--- Dataset entries ---

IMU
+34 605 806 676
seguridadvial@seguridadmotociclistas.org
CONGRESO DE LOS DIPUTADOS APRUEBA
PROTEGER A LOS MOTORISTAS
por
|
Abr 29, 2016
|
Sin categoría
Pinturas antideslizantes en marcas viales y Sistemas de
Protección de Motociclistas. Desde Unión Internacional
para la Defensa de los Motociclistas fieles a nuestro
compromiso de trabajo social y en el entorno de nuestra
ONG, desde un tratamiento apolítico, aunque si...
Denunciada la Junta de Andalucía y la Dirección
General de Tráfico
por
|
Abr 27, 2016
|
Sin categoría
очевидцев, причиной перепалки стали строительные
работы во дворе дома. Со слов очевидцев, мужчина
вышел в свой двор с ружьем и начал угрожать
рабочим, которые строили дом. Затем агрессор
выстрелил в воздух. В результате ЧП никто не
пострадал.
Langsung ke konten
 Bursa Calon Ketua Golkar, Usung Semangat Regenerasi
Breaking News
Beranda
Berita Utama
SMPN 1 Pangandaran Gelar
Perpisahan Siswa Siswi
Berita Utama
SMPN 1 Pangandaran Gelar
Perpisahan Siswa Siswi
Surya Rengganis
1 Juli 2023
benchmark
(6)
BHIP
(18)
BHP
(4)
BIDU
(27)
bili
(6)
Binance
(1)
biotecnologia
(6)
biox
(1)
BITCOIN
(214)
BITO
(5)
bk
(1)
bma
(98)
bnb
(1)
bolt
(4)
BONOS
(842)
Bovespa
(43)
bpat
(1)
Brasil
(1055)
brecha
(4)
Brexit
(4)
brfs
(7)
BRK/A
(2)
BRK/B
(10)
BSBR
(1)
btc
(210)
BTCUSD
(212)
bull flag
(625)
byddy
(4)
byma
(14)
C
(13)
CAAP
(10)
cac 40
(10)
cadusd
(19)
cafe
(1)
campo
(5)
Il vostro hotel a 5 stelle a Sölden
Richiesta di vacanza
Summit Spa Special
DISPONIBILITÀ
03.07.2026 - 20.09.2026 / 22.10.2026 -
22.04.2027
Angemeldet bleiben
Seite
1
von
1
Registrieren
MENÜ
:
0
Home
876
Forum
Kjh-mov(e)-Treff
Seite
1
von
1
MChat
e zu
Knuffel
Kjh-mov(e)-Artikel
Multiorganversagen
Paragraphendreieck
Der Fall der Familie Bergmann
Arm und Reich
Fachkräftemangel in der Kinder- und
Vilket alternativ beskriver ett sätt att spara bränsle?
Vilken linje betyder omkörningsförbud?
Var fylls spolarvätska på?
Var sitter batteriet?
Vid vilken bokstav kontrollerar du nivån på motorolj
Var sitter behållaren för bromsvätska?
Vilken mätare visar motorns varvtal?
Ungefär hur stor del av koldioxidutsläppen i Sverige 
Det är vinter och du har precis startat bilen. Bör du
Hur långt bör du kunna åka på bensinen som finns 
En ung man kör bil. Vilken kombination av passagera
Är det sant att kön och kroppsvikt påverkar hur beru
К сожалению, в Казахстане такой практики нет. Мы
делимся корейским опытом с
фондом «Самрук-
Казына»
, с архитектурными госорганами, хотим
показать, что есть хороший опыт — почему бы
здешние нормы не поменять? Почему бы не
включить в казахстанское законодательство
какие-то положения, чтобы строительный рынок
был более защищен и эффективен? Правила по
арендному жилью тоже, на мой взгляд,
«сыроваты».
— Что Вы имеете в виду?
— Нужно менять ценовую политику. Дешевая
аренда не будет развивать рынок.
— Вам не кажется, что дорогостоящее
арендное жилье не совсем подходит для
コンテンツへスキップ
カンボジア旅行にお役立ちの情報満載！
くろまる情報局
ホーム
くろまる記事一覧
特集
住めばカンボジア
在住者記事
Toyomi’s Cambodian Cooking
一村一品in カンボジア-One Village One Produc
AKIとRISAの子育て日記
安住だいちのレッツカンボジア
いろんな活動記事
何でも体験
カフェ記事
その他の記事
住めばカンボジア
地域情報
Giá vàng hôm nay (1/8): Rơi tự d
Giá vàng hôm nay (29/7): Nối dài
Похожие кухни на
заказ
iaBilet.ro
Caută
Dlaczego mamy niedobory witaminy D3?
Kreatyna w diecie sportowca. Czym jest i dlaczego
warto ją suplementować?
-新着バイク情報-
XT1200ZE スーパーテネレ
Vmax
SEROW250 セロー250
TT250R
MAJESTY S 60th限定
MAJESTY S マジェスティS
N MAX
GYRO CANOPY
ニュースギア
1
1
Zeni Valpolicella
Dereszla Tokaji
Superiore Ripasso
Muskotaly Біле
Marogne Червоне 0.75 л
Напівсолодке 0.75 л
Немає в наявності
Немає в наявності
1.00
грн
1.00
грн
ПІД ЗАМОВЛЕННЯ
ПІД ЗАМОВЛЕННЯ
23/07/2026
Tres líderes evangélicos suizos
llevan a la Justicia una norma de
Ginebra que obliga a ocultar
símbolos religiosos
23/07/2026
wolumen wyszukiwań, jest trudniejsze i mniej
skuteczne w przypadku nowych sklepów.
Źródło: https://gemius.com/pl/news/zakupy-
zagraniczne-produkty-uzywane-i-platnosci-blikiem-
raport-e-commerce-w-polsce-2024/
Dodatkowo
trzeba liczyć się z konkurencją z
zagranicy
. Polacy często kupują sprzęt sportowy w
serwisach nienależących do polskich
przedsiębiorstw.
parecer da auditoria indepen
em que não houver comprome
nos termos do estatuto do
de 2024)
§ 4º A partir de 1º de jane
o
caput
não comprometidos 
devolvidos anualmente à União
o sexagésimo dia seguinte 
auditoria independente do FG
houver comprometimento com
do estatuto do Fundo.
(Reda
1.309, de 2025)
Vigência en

---

**Exercise requirements:** Write out the records once more, precisely as they stand.

**Your solution:**
IMU
+34 605 806 676
seguridadvial@seguridadmotociclistas.org
CONGRESO DE LOS DIPUTADOS APRUEBA
PROTEGER A LOS MOTORISTAS
por
|
Abr 29, 2016
|
Sin categoría
Pinturas antideslizantes en marcas viales y Sistemas de
Protección de Motociclistas. Desde Unión Internacional
para la Defensa de los Motociclistas fieles a nuestro
compromiso de trabajo social y en el entorno de nuestra
ONG, desde un tratamiento apolítico, aunque si...
Denunciada la Junta de Andalucía y la Dirección
General de Tráfico
por
|
Abr 27, 2016
|
Sin categoría
очевидцев, причиной перепалки стали строительные
работы во дворе дома. Со слов очевидцев, мужчина
вышел в свой двор с ружьем и начал угрожать
рабочим, которые строили дом. Затем агрессор
выстрелил в воздух. В результате ЧП никто не
пострадал.
Langsung ke konten
 Bursa Calon Ketua Golkar, Usung Semangat Regenerasi
Breaking News
Beranda
Berita Utama
SMPN 1 Pangandaran Gelar
Perpisahan Siswa Siswi
Berita Utama
SMPN 1 Pangandaran Gelar
Perpisahan Siswa Siswi
Surya Rengganis
1 Juli 2023
benchmark
(6)
BHIP
(18)
BHP
(4)
BIDU
(27)
bili
(6)
Binance
(1)
biotecnologia
(6)
biox
(1)
BITCOIN
(214)
BITO
(5)
bk
(1)
bma
(98)
bnb
(1)
bolt
(4)
BONOS
(842)
Bovespa
(43)
bpat
(1)
Brasil
(1055)
brecha
(4)
Brexit
(4)
brfs
(7)
BRK/A
(2)
BRK/B
(10)
BSBR
(1)
btc
(210)
BTCUSD
(212)
bull flag
(625)
byddy
(4)
byma
(14)
C
(13)
CAAP
(10)
cac 40
(10)
cadusd
(19)
cafe
(1)
campo
(5)
Il vostro hotel a 5 stelle a Sölden
Richiesta di vacanza
Summit Spa Special
DISPONIBILITÀ
03.07.2026 - 20.09.2026 / 22.10.2026 -
22.04.2027
Angemeldet bleiben
Seite
1
von
1
Registrieren
MENÜ
:
0
Home
876
Forum
Kjh-mov(e)-Treff
Seite
1
von
1
MChat
e zu
Knuffel
Kjh-mov(e)-Artikel
Multiorganversagen
Paragraphendreieck
Der Fall der Familie Bergmann
Arm und Reich
Fachkräftemangel in der Kinder- und
Vilket alternativ beskriver ett sätt att spara bränsle?
Vilken linje betyder omkörningsförbud?
Var fylls spolarvätska på?
Var sitter batteriet?
Vid vilken bokstav kontrollerar du nivån på motorolj
Var sitter behållaren för bromsvätska?
Vilken mätare visar motorns varvtal?
Ungefär hur stor del av koldioxidutsläppen i Sverige 
Det är vinter och du har precis startat bilen. Bör du
Hur långt bör du kunna åka på bensinen som finns 
En ung man kör bil. Vilken kombination av passagera
Är det sant att kön och kroppsvikt påverkar hur beru
К сожалению, в Казахстане такой практики нет. Мы
делимся корейским опытом с
фондом «Самрук-
Казына»
, с архитектурными госорганами, хотим
показать, что есть хороший опыт — почему бы
здешние нормы не поменять? Почему бы не
включить в казахстанское законодательство
какие-то положения, чтобы строительный рынок
был более защищен и эффективен? Правила по
арендному жилью тоже, на мой взгляд,
«сыроваты».
— Что Вы имеете в виду?
— Нужно менять ценовую политику. Дешевая
аренда не будет развивать рынок.
— Вам не кажется, что дорогостоящее
арендное жилье не совсем подходит для
コンテンツへスキップ
カンボジア旅行にお役立ちの情報満載！
くろまる情報局
ホーム
くろまる記事一覧
特集
住めばカンボジア
在住者記事
Toyomi’s Cambodian Cooking
一村一品in カンボジア-One Village One Produc
AKIとRISAの子育て日記
安住だいちのレッツカンボジア
いろんな活動記事
何でも体験
カフェ記事
その他の記事
住めばカンボジア
地域情報
Giá vàng hôm nay (1/8): Rơi tự d
Giá vàng hôm nay (29/7): Nối dài
Похожие кухни на
заказ
iaBilet.ro
Caută
Dlaczego mamy niedobory witaminy D3?
Kreatyna w diecie sportowca. Czym jest i dlaczego
warto ją suplementować?
-新着バイク情報-
XT1200ZE スーパーテネレ
Vmax
SEROW250 セロー250
TT250R
MAJESTY S 60th限定
MAJESTY S マジェスティS
N MAX
GYRO CANOPY
ニュースギア
1
1
Zeni Valpolicella
Dereszla Tokaji
Superiore Ripasso
Muskotaly Біле
Marogne Червоне 0.75 л
Напівсолодке 0.75 л
Немає в наявності
Немає в наявності
1.00
грн
1.00
грн
ПІД ЗАМОВЛЕННЯ
ПІД ЗАМОВЛЕННЯ
23/07/2026
Tres líderes evangélicos suizos
llevan a la Justicia una norma de
Ginebra que obliga a ocultar
símbolos religiosos
23/07/2026
wolumen wyszukiwań, jest trudniejsze i mniej
skuteczne w przypadku nowych sklepów.
Źródło: https://gemius.com/pl/news/zakupy-
zagraniczne-produkty-uzywane-i-platnosci-blikiem-
raport-e-commerce-w-polsce-2024/
Dodatkowo
trzeba liczyć się z konkurencją z
zagranicy
. Polacy często kupują sprzęt sportowy w
serwisach nienależących do polskich
przedsiębiorstw.
parecer da auditoria indepen
em que não houver comprome
nos termos do estatuto do
de 2024)
§ 4º A partir de 1º de jane
o
caput
não comprometidos 
devolvidos anualmente à União
o sexagésimo dia seguinte 
auditoria independente do FG
houver comprometimento com
do estatuto do Fundo.
(Reda
1.309, de 2025)
Vigência en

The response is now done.